* [Exercise description] Report how many lines of the following entries include the string "social"; respond with the number alone.

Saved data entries
# # # # #

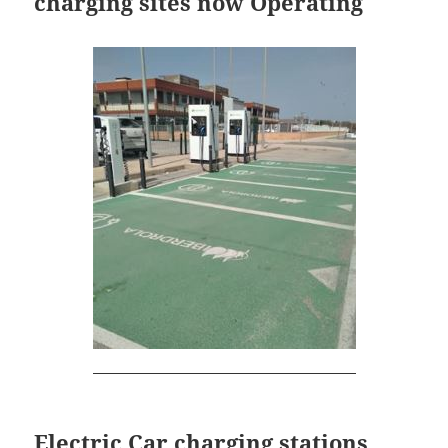
charging sites now Operating
Electric Car charging stations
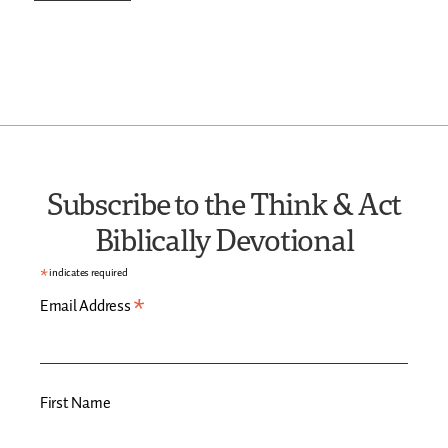
Subscribe to the Think & Act
Biblically Devotional
*
indicates required
*
Email Address
First Name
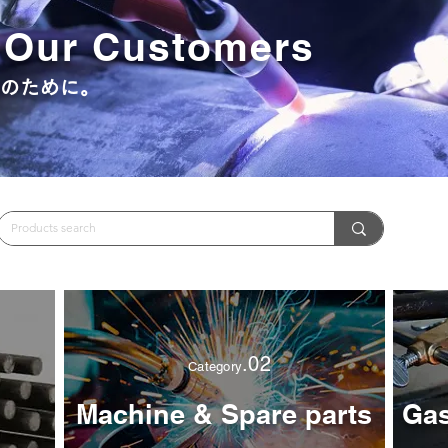
r Our Customers
うのために。
.02
Category
Machine & Spare parts
Gas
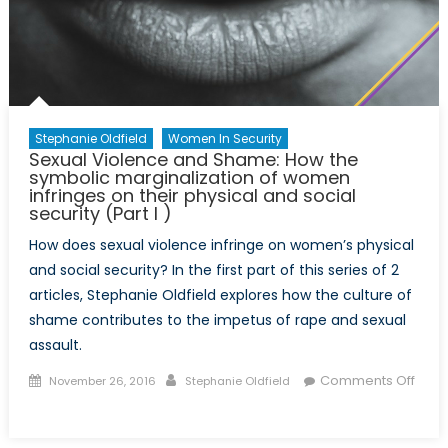
their
physical
and
social
security
(Part
Stephanie Oldfield
Women In Security
II)
Sexual Violence and Shame: How the
symbolic marginalization of women
infringes on their physical and social
security (Part I )
How does sexual violence infringe on women’s physical
and social security? In the first part of this series of 2
articles, Stephanie Oldfield explores how the culture of
shame contributes to the impetus of rape and sexual
assault.
Posted
Author
Comments Off
November 26, 2016
Stephanie Oldfield
on
on
Sexual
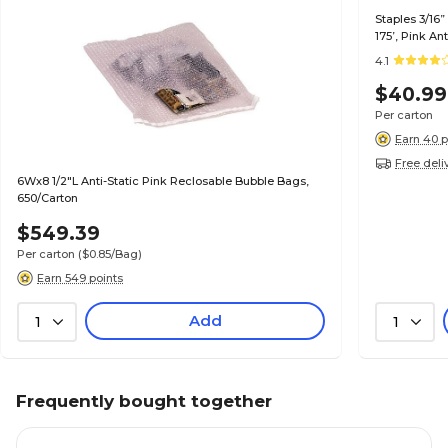
Staples 3/16”
175’, Pink An
Items
4.1
$40.99
Per carton
Earn 40 p
Free deli
6Wx8 1/2"L Anti-Static Pink Reclosable Bubble Bags,
650/Carton
$549.39
Per carton
($0.85/Bag)
Earn 549 points
Add
1
1
Frequently bought together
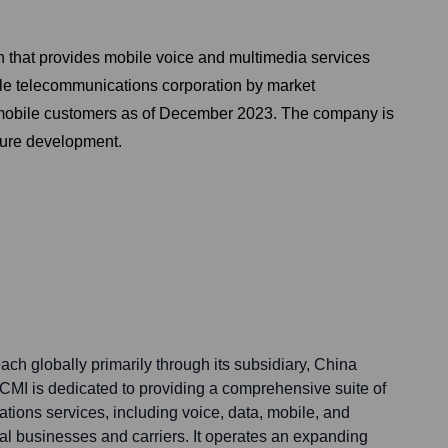
 that provides mobile voice and multimedia services
ile telecommunications corporation by market
ion mobile customers as of December 2023. The company is
cture development.
ach globally primarily through its subsidiary, China
 CMI is dedicated to providing a comprehensive suite of
tions services, including voice, data, mobile, and
bal businesses and carriers. It operates an expanding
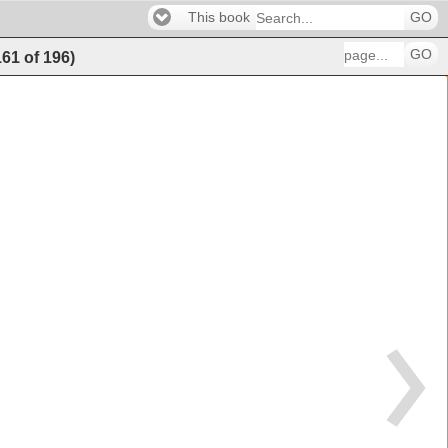
This book
GO
GO
161
of
196
)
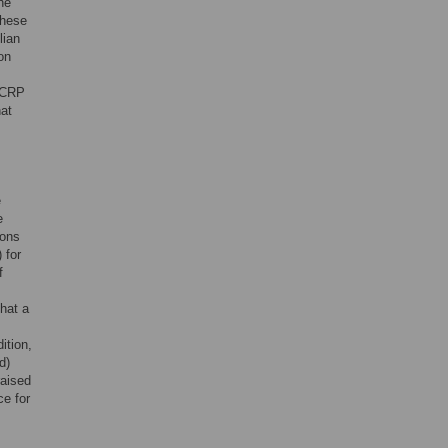
he
these
lian
on
f CRP
hat
e
e
ions
 for
f
hat a
ition,
d)
raised
ce for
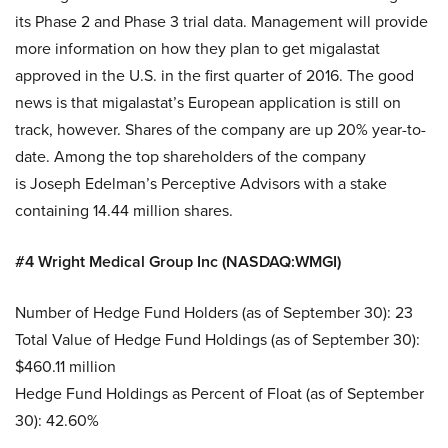
its Phase 2 and Phase 3 trial data. Management will provide
more information on how they plan to get migalastat
approved in the U.S. in the first quarter of 2016. The good
news is that migalastat’s European application is still on
track, however. Shares of the company are up 20% year-to-
date. Among the top shareholders of the company
is Joseph Edelman’s Perceptive Advisors with a stake
containing 14.44 million shares.
#4 Wright Medical Group Inc (NASDAQ:WMGI)
Number of Hedge Fund Holders (as of September 30): 23
Total Value of Hedge Fund Holdings (as of September 30):
$460.11 million
Hedge Fund Holdings as Percent of Float (as of September
30): 42.60%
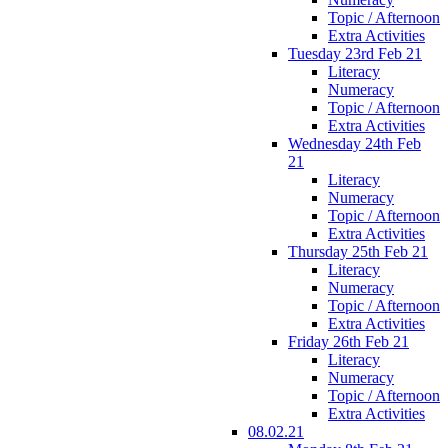
Topic / Afternoon
Extra Activities
Tuesday 23rd Feb 21
Literacy
Numeracy
Topic / Afternoon
Extra Activities
Wednesday 24th Feb
21
Literacy
Numeracy
Topic / Afternoon
Extra Activities
Thursday 25th Feb 21
Literacy
Numeracy
Topic / Afternoon
Extra Activities
Friday 26th Feb 21
Literacy
Numeracy
Topic / Afternoon
Extra Activities
08.02.21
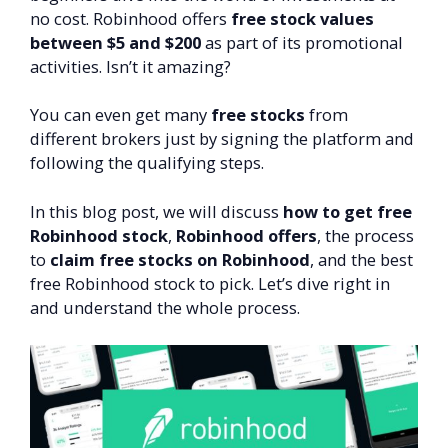
no cost. Robinhood offers
free stock values
between $5 and $200
as part of its promotional
activities. Isn’t it amazing?
You can even get many
free stocks
from
different brokers just by signing the platform and
following the qualifying steps.
In this blog post, we will discuss
how to get free
Robinhood stock
,
Robinhood offers
, the process
to
claim free stocks on Robinhood
, and the best
free Robinhood stock to pick. Let’s dive right in
and understand the whole process.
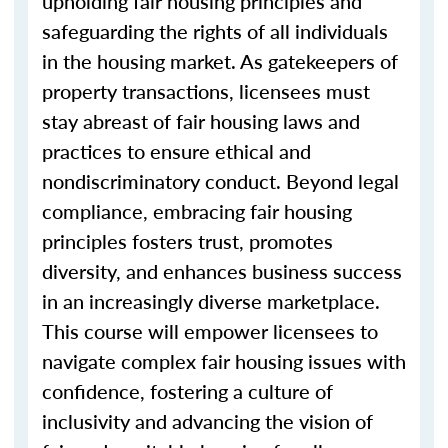
upholding fair housing principles and
safeguarding the rights of all individuals
in the housing market. As gatekeepers of
property transactions, licensees must
stay abreast of fair housing laws and
practices to ensure ethical and
nondiscriminatory conduct. Beyond legal
compliance, embracing fair housing
principles fosters trust, promotes
diversity, and enhances business success
in an increasingly diverse marketplace.
This course will empower licensees to
navigate complex fair housing issues with
confidence, fostering a culture of
inclusivity and advancing the vision of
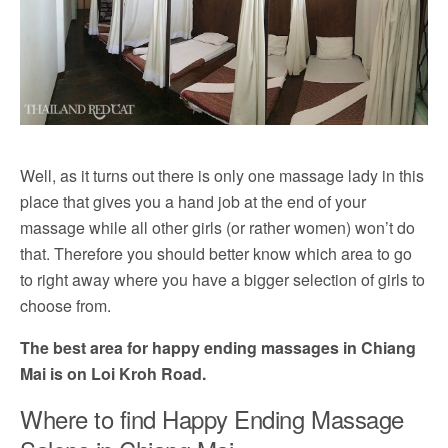
Well, as it turns out there is only one massage lady in this
place that gives you a hand job at the end of your
massage while all other girls (or rather women) won’t do
that. Therefore you should better know which area to go
to right away where you have a bigger selection of girls to
choose from.
The best area for happy ending massages in Chiang
Mai is on Loi Kroh Road.
Where to find Happy Ending Massage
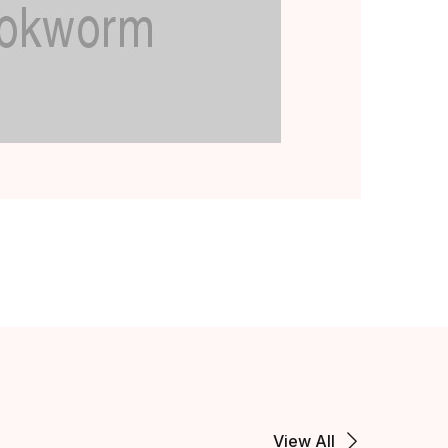
View All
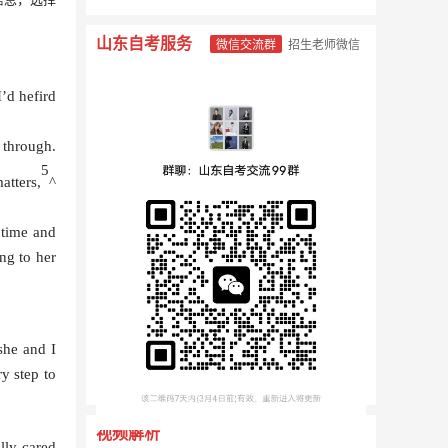
山东自考服务
微信交流群
招生老师微信
I’d hefird
 through.
5
atters,
^
 time and
ng to her
 she and I
y step to
视频解析
lly cared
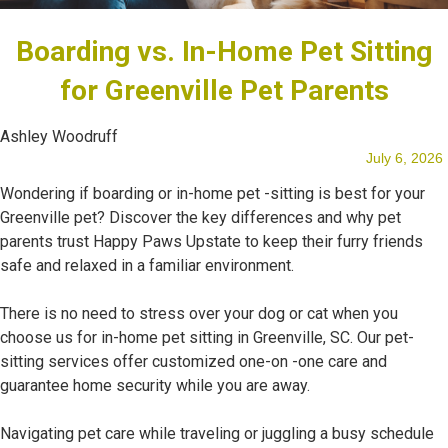
Boarding vs. In-Home Pet Sitting
Our Team
for Greenville Pet Parents
Ashley Woodruff
July 6, 2026
Blog
Wondering if boarding or in-home pet -sitting is best for your
Greenville pet? Discover the key differences and why pet
parents trust Happy Paws Upstate to keep their furry friends
safe and relaxed in a familiar environment.
Testimonials
There is no need to stress over your dog or cat when you
choose us for in-home pet sitting in Greenville, SC. Our pet-
sitting services offer customized one-on -one care and
guarantee home security while you are away.
Navigating pet care while traveling or juggling a busy schedule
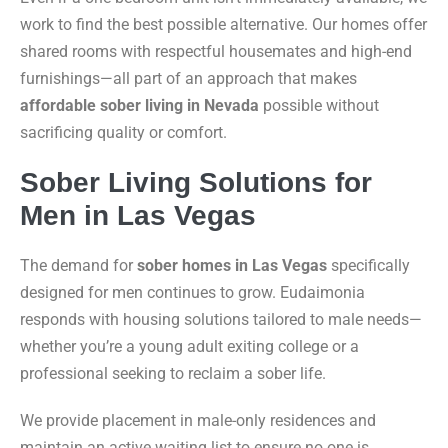
work to find the best possible alternative. Our homes offer
shared rooms with respectful housemates and high-end
furnishings—all part of an approach that makes
affordable sober living in Nevada
possible without
sacrificing quality or comfort.
Sober Living Solutions for
Men in Las Vegas
The demand for
sober homes in Las Vegas
specifically
designed for men continues to grow. Eudaimonia
responds with housing solutions tailored to male needs—
whether you’re a young adult exiting college or a
professional seeking to reclaim a sober life.
We provide placement in male-only residences and
maintain an active waiting list to ensure no one is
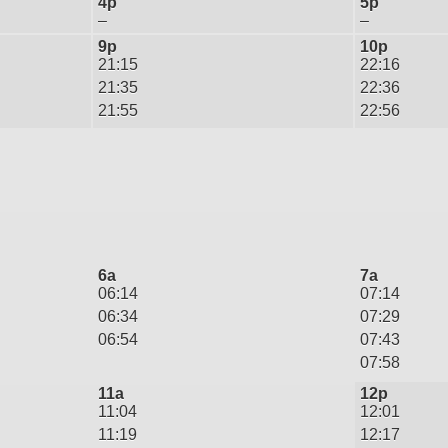
4p
5p
–
–
9p
10p
21:15
22:16
21:35
22:36
21:55
22:56
6a
7a
06:14
07:14
06:34
07:29
06:54
07:43
07:58
11a
12p
11:04
12:01
11:19
12:17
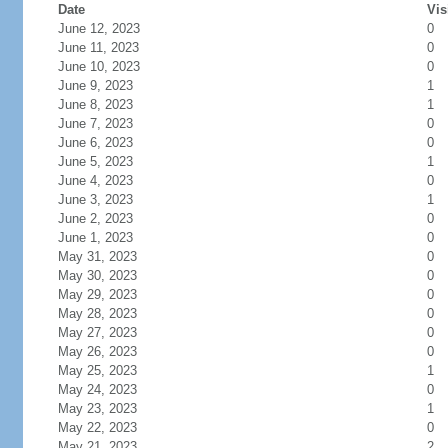
Date
Vis
June 12, 2023
0
June 11, 2023
0
June 10, 2023
0
June 9, 2023
1
June 8, 2023
1
June 7, 2023
0
June 6, 2023
0
June 5, 2023
1
June 4, 2023
0
June 3, 2023
1
June 2, 2023
0
June 1, 2023
0
May 31, 2023
0
May 30, 2023
0
May 29, 2023
0
May 28, 2023
0
May 27, 2023
0
May 26, 2023
0
May 25, 2023
1
May 24, 2023
0
May 23, 2023
1
May 22, 2023
0
May 21, 2023
2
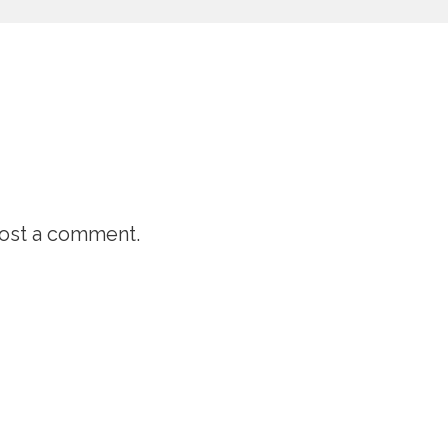
ost a comment.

# # # # #

* [Solution to this task] 3